DATA FOR THIS EXERCISE »
========
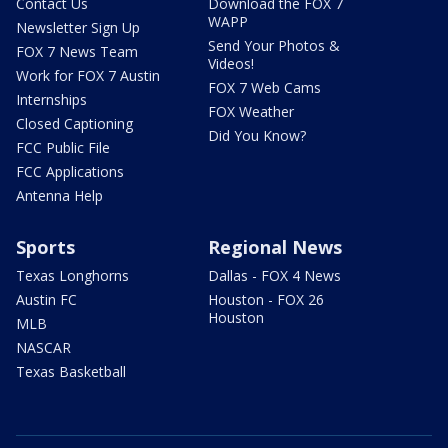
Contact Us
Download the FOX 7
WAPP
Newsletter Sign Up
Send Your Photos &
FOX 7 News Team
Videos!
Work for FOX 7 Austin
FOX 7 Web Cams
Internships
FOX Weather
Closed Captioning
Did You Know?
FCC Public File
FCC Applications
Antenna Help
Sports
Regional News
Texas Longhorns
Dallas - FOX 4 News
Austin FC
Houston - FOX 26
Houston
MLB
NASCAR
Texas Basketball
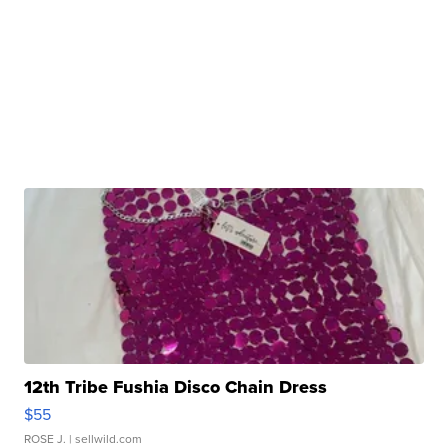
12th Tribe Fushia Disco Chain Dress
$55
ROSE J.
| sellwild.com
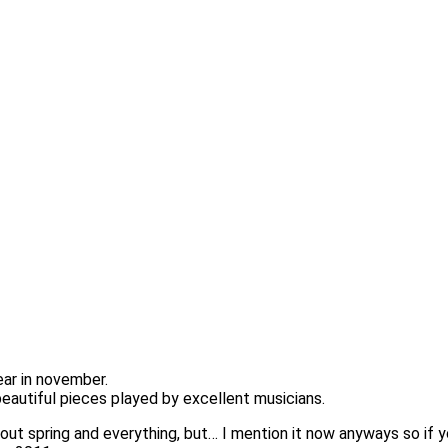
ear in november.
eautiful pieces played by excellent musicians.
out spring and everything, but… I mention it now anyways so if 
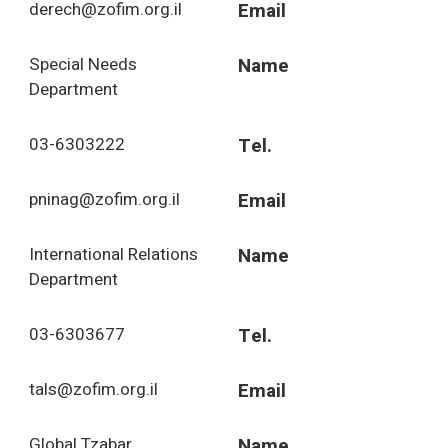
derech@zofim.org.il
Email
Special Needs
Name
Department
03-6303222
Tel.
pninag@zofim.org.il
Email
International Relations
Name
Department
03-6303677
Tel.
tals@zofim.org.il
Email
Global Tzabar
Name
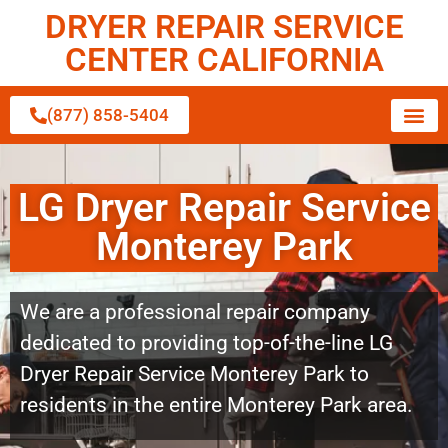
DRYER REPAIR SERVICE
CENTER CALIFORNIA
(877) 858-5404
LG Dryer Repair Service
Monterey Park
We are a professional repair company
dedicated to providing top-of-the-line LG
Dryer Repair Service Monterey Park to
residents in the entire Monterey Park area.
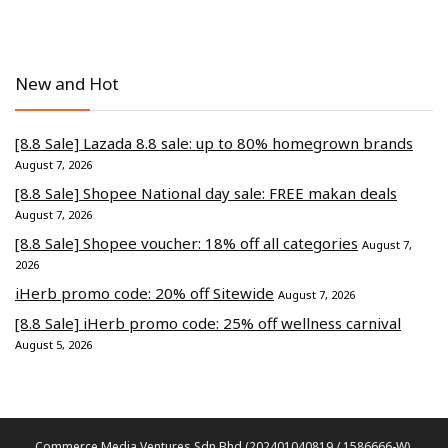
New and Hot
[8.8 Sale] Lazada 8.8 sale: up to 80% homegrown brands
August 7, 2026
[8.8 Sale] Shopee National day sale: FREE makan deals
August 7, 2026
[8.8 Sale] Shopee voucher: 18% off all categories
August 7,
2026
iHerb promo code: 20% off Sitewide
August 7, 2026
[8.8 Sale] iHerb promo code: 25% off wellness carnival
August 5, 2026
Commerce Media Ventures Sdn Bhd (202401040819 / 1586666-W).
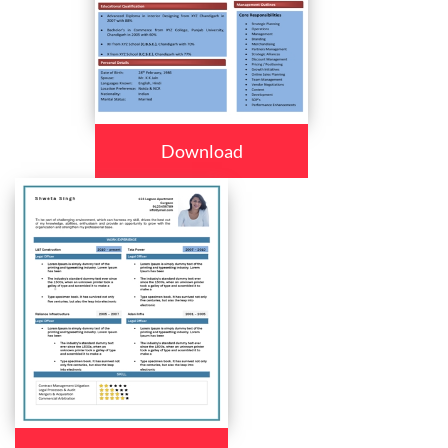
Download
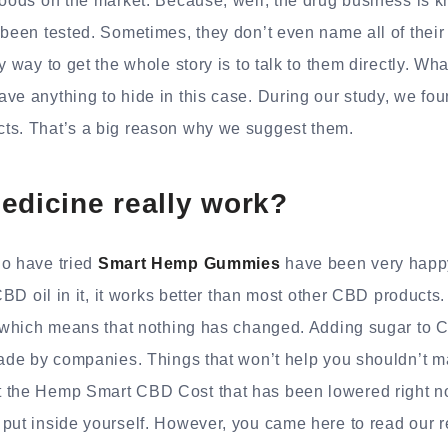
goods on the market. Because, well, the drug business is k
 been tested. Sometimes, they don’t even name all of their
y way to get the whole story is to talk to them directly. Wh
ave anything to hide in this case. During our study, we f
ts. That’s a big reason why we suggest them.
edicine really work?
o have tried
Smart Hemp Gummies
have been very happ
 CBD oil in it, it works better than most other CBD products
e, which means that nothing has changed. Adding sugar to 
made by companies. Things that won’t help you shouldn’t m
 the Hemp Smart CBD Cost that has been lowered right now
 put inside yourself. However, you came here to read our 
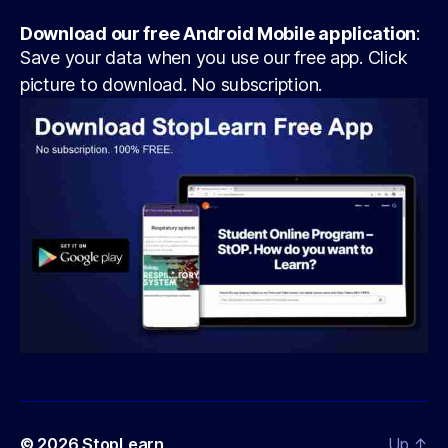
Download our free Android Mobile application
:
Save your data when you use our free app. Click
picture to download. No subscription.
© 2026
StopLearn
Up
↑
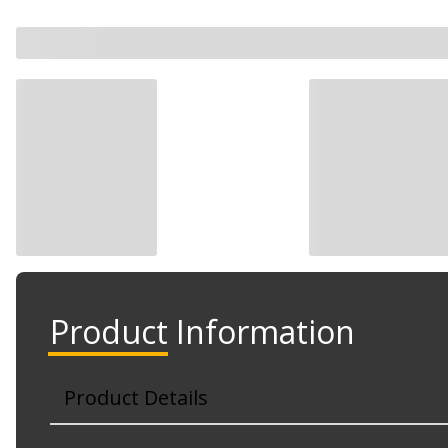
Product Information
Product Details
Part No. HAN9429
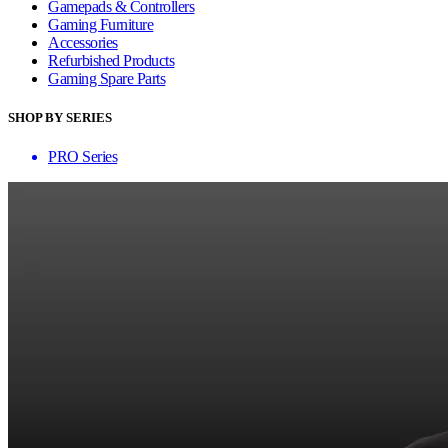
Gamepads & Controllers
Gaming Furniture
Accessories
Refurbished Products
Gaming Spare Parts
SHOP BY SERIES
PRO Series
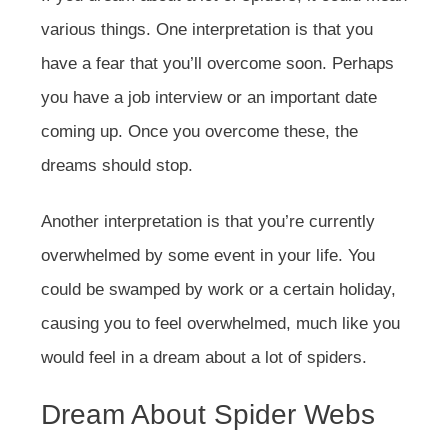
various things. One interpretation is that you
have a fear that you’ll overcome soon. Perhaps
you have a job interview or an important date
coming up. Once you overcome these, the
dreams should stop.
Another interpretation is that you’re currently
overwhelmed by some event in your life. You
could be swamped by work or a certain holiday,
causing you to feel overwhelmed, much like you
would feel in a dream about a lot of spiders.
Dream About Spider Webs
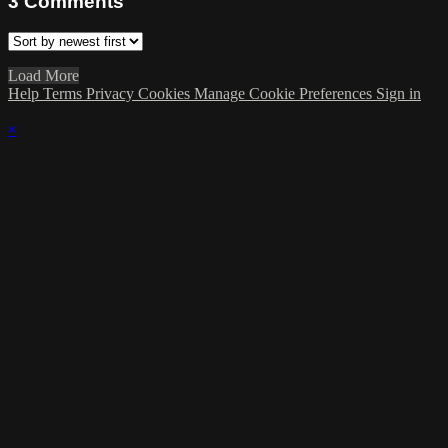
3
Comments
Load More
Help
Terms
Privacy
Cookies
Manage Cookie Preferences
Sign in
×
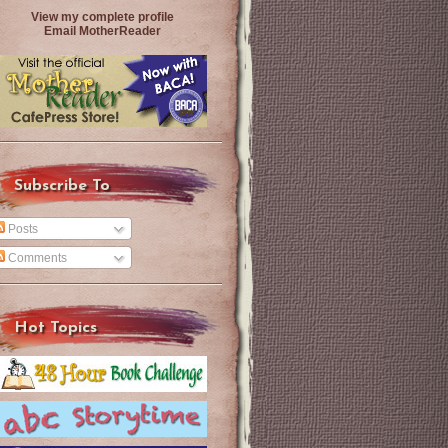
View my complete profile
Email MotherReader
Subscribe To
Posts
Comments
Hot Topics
========
WORK INSTRUCTIONS »
When you reproduce the data shown above, keep each line exact and omit every picture.

PROBLEM SOLUTION »
Contact Us
Download the FOX 7
WAPP
Newsletter Sign Up
Send Your Photos &
FOX 7 News Team
Videos!
Work for FOX 7 Austin
FOX 7 Web Cams
Internships
FOX Weather
Closed Captioning
Did You Know?
FCC Public File
FCC Applications
Antenna Help
Sports
Regional News
Texas Longhorns
Dallas - FOX 4 News
Austin FC
Houston - FOX 26
Houston
MLB
NASCAR
Texas Basketball
12th Tribe Fushia Disco Chain Dress
$55
ROSE J.
| sellwild.com
ear in november.
eautiful pieces played by excellent musicians.
out spring and everything, but… I mention it now anyways so if 
derech@zofim.org.il
Email
Special Needs
Name
Department
03-6303222
Tel.
pninag@zofim.org.il
Email
International Relations
Name
Department
03-6303677
Tel.
tals@zofim.org.il
Email
Global Tzabar
Name
DRYER REPAIR SERVICE
CENTER CALIFORNIA
(877) 858-5404
LG Dryer Repair Service
Monterey Park
We are a professional repair company
dedicated to providing top-of-the-line LG
Dryer Repair Service Monterey Park to
residents in the entire Monterey Park area.
New and Hot
[8.8 Sale] Lazada 8.8 sale: up to 80% homegrown brands
August 7, 2026
[8.8 Sale] Shopee National day sale: FREE makan deals
August 7, 2026
[8.8 Sale] Shopee voucher: 18% off all categories
August 7,
2026
iHerb promo code: 20% off Sitewide
August 7, 2026
[8.8 Sale] iHerb promo code: 25% off wellness carnival
August 5, 2026
Commerce Media Ventures Sdn Bhd (202401040819 / 1586666-W).
Download
goods on the market. Because, well, the drug business is k
 been tested. Sometimes, they don’t even name all of their
y way to get the whole story is to talk to them directly. Wh
ave anything to hide in this case. During our study, we f
ts. That’s a big reason why we suggest them.
edicine really work?
o have tried
Smart Hemp Gummies
have been very happ
 CBD oil in it, it works better than most other CBD products
e, which means that nothing has changed. Adding sugar to 
made by companies. Things that won’t help you shouldn’t m
 the Hemp Smart CBD Cost that has been lowered right now
 put inside yourself. However, you came here to read our 
Download our free Android Mobile application
:
Save your data when you use our free app. Click
picture to download. No subscription.
© 2026
StopLearn
Up
↑
Product Information
Product Details
Part No. HAN9429
Gamepads & Controllers
Gaming Furniture
Accessories
Refurbished Products
Gaming Spare Parts
SHOP BY SERIES
PRO Series
various things. One interpretation is that you
have a fear that you’ll overcome soon. Perhaps
you have a job interview or an important date
coming up. Once you overcome these, the
dreams should stop.
Another interpretation is that you’re currently
overwhelmed by some event in your life. You
could be swamped by work or a certain holiday,
causing you to feel overwhelmed, much like you
would feel in a dream about a lot of spiders.
Dream About Spider Webs
3
Comments
Load More
Help
Terms
Privacy
Cookies
Manage Cookie Preferences
Sign in
×
View my complete profile
Email MotherReader
Subscribe To
Posts
Comments
Hot Topics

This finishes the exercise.